E.A: İnsanının yaratıcılığını ve zekasını her daim açık tutuyor. İşleyen demir ışıldar. Zeka da öyle bir şey, kullanmadıkça olduğu yerde kalır. Biz burada sürekli beyin fırtınası yapıyoruz. Hepimizin algıları çok açık. Zaten işimizin temelinde gözlem yapmak var. Çok iyi oyunculardan oluşuyor ekip. Çok şey öğreniyorum ben. Hepimiz birbirimizi teşvik ediyoruz, yeni bir şeyler yapmak adına. Kimse birbirini baltalamıyor, hevesini kırmıyor. Bu işle beraber hepimizin geliştiğini düşünüyorum ben.
A.A: Söylediğim şeyin bu hafta değilse bile 2-3 hafta sonra birinin aklına gireceğini biliyorum. O yüzden de müthiş keyif alıyorum.
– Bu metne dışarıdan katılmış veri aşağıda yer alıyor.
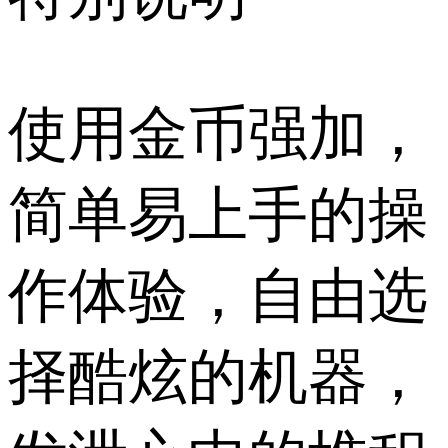
使用金币强加，
简单易上手的操
作体验，自由选
择酷炫的机器，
* Yönetmen Onur Ünlü’yle çalışmak nasıl?
E.A: Onur her şeyden önce çok kafa dengi, güvendiğim ve anlaşabildiğim bir insan. Beğendiğim bir yönetmen, senarist olduğunu söylemeye gerek bile duymuyorum. Onur’la çalışmaktan zevk alıyorum. Ve hep söylüyorum: Onur’un olduğu işte ben de olurum.
A.A: Onur benim arkadaşım. Beni anlayan insanların yanında olmayı severim. Çünkü benim bile anlayamadığım taraflarım var.

Haberin Devamı


Proje var, zaman yok
Ali Atay, yeni projeleriyle ilgili, “Dizi bitince ‘Leyla ile Mecnun’un filmini çekeceğiz. Senaryosunu Ertan Saban’la yazdığım bir iş var, her şey hazır. Ama vaktim olmadığı için çekemiyoruz. ‘40’ filmini çok önce çektik mesela. Şimdi vizyona girdi, festival festival dolaştı. Serkan Keskin’le bir de oyun projemiz var önümüzdeki sezon için” dedi.

“Rekabet bana çok uzak”
Ezgi Asaroğlu, Sinem Kobal’la ezeli rakip oldukları haberlerine, “Haberim yok. İyi ki de haberim yokmuş. Ciddiye alınacak bir haber değil. Zaten rekabet konusu bana çok uzak. Kendime yakın bulmadığım bir kelime ‘rakip’ kelimesi. Hele oyunculuk söz konusu olduğunda hiç kimse için böyle bir şey söz konusu olamaz bence” diye yanıt verdi.